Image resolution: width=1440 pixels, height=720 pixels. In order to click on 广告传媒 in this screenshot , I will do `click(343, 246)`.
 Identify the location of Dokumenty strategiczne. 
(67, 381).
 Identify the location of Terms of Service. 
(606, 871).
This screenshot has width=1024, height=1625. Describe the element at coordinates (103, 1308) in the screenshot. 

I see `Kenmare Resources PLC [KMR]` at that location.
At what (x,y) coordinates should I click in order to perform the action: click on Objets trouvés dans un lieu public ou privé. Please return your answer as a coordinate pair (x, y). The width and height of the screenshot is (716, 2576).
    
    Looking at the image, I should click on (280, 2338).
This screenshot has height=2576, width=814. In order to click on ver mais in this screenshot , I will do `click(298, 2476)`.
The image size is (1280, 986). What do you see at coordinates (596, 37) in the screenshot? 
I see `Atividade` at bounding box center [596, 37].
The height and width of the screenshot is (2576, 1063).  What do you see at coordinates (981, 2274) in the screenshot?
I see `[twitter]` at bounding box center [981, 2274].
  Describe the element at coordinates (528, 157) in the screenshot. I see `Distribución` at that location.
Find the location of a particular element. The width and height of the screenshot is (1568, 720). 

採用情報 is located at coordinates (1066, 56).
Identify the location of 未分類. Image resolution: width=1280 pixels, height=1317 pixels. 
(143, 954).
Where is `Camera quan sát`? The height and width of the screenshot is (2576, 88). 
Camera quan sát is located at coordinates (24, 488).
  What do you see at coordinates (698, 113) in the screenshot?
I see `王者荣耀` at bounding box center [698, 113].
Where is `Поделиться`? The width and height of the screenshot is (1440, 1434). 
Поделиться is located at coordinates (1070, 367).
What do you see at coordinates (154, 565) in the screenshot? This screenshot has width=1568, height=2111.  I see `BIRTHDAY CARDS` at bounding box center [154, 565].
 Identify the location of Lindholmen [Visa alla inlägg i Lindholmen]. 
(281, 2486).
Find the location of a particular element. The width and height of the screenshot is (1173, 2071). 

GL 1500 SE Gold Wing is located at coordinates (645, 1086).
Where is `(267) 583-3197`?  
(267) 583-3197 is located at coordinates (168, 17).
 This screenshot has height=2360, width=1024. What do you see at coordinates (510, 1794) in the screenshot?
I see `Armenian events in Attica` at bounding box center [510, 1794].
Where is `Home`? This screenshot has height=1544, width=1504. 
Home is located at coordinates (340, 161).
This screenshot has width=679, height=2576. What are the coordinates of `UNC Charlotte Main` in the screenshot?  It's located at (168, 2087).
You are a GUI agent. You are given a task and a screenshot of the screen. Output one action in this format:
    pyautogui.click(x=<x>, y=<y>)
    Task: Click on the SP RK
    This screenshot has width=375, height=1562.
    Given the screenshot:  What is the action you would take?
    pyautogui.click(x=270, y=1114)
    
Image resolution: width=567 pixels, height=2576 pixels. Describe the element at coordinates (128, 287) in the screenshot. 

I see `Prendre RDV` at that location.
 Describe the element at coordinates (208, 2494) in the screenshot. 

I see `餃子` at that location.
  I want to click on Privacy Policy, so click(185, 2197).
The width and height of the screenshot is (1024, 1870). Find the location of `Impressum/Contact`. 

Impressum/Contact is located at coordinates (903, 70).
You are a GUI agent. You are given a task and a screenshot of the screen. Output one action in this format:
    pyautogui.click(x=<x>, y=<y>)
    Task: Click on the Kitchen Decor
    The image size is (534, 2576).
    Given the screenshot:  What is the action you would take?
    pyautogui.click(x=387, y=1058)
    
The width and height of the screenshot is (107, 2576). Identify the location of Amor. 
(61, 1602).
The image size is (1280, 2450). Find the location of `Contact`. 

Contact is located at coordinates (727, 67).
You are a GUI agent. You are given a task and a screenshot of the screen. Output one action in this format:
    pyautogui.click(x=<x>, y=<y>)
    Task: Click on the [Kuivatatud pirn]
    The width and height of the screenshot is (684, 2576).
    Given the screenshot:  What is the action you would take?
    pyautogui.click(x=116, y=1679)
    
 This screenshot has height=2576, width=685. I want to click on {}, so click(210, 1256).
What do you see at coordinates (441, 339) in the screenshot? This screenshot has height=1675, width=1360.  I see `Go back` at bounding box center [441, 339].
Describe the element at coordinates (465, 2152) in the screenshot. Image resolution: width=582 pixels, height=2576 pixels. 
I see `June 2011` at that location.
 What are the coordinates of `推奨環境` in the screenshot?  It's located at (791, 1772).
○ ○ ○ ○
Reproduce the records exactly, keeping every line.

Image resolution: width=1440 pixels, height=720 pixels. In order to click on 广告传媒 in this screenshot , I will do `click(343, 246)`.
 Identify the location of Dokumenty strategiczne. 
(67, 381).
 Identify the location of Terms of Service. 
(606, 871).
This screenshot has width=1024, height=1625. Describe the element at coordinates (103, 1308) in the screenshot. 

I see `Kenmare Resources PLC [KMR]` at that location.
At what (x,y) coordinates should I click in order to perform the action: click on Objets trouvés dans un lieu public ou privé. Please return your answer as a coordinate pair (x, y). The width and height of the screenshot is (716, 2576).
    
    Looking at the image, I should click on (280, 2338).
This screenshot has height=2576, width=814. In order to click on ver mais in this screenshot , I will do `click(298, 2476)`.
The image size is (1280, 986). What do you see at coordinates (596, 37) in the screenshot? 
I see `Atividade` at bounding box center [596, 37].
The height and width of the screenshot is (2576, 1063).  What do you see at coordinates (981, 2274) in the screenshot?
I see `[twitter]` at bounding box center [981, 2274].
  Describe the element at coordinates (528, 157) in the screenshot. I see `Distribución` at that location.
Find the location of a particular element. The width and height of the screenshot is (1568, 720). 

採用情報 is located at coordinates (1066, 56).
Identify the location of 未分類. Image resolution: width=1280 pixels, height=1317 pixels. 
(143, 954).
Where is `Camera quan sát`? The height and width of the screenshot is (2576, 88). 
Camera quan sát is located at coordinates (24, 488).
  What do you see at coordinates (698, 113) in the screenshot?
I see `王者荣耀` at bounding box center [698, 113].
Where is `Поделиться`? The width and height of the screenshot is (1440, 1434). 
Поделиться is located at coordinates (1070, 367).
What do you see at coordinates (154, 565) in the screenshot? This screenshot has width=1568, height=2111.  I see `BIRTHDAY CARDS` at bounding box center [154, 565].
 Identify the location of Lindholmen [Visa alla inlägg i Lindholmen]. 
(281, 2486).
Find the location of a particular element. The width and height of the screenshot is (1173, 2071). 

GL 1500 SE Gold Wing is located at coordinates (645, 1086).
Where is `(267) 583-3197`?  
(267) 583-3197 is located at coordinates (168, 17).
 This screenshot has height=2360, width=1024. What do you see at coordinates (510, 1794) in the screenshot?
I see `Armenian events in Attica` at bounding box center [510, 1794].
Where is `Home`? This screenshot has height=1544, width=1504. 
Home is located at coordinates (340, 161).
This screenshot has width=679, height=2576. What are the coordinates of `UNC Charlotte Main` in the screenshot?  It's located at (168, 2087).
You are a GUI agent. You are given a task and a screenshot of the screen. Output one action in this format:
    pyautogui.click(x=<x>, y=<y>)
    Task: Click on the SP RK
    This screenshot has width=375, height=1562.
    Given the screenshot:  What is the action you would take?
    pyautogui.click(x=270, y=1114)
    
Image resolution: width=567 pixels, height=2576 pixels. Describe the element at coordinates (128, 287) in the screenshot. 

I see `Prendre RDV` at that location.
 Describe the element at coordinates (208, 2494) in the screenshot. 

I see `餃子` at that location.
  I want to click on Privacy Policy, so click(185, 2197).
The width and height of the screenshot is (1024, 1870). Find the location of `Impressum/Contact`. 

Impressum/Contact is located at coordinates (903, 70).
You are a GUI agent. You are given a task and a screenshot of the screen. Output one action in this format:
    pyautogui.click(x=<x>, y=<y>)
    Task: Click on the Kitchen Decor
    The image size is (534, 2576).
    Given the screenshot:  What is the action you would take?
    pyautogui.click(x=387, y=1058)
    
The width and height of the screenshot is (107, 2576). Identify the location of Amor. 
(61, 1602).
The image size is (1280, 2450). Find the location of `Contact`. 

Contact is located at coordinates (727, 67).
You are a GUI agent. You are given a task and a screenshot of the screen. Output one action in this format:
    pyautogui.click(x=<x>, y=<y>)
    Task: Click on the [Kuivatatud pirn]
    The width and height of the screenshot is (684, 2576).
    Given the screenshot:  What is the action you would take?
    pyautogui.click(x=116, y=1679)
    
 This screenshot has height=2576, width=685. I want to click on {}, so click(210, 1256).
What do you see at coordinates (441, 339) in the screenshot? This screenshot has height=1675, width=1360.  I see `Go back` at bounding box center [441, 339].
Describe the element at coordinates (465, 2152) in the screenshot. Image resolution: width=582 pixels, height=2576 pixels. 
I see `June 2011` at that location.
 What are the coordinates of `推奨環境` in the screenshot?  It's located at (791, 1772).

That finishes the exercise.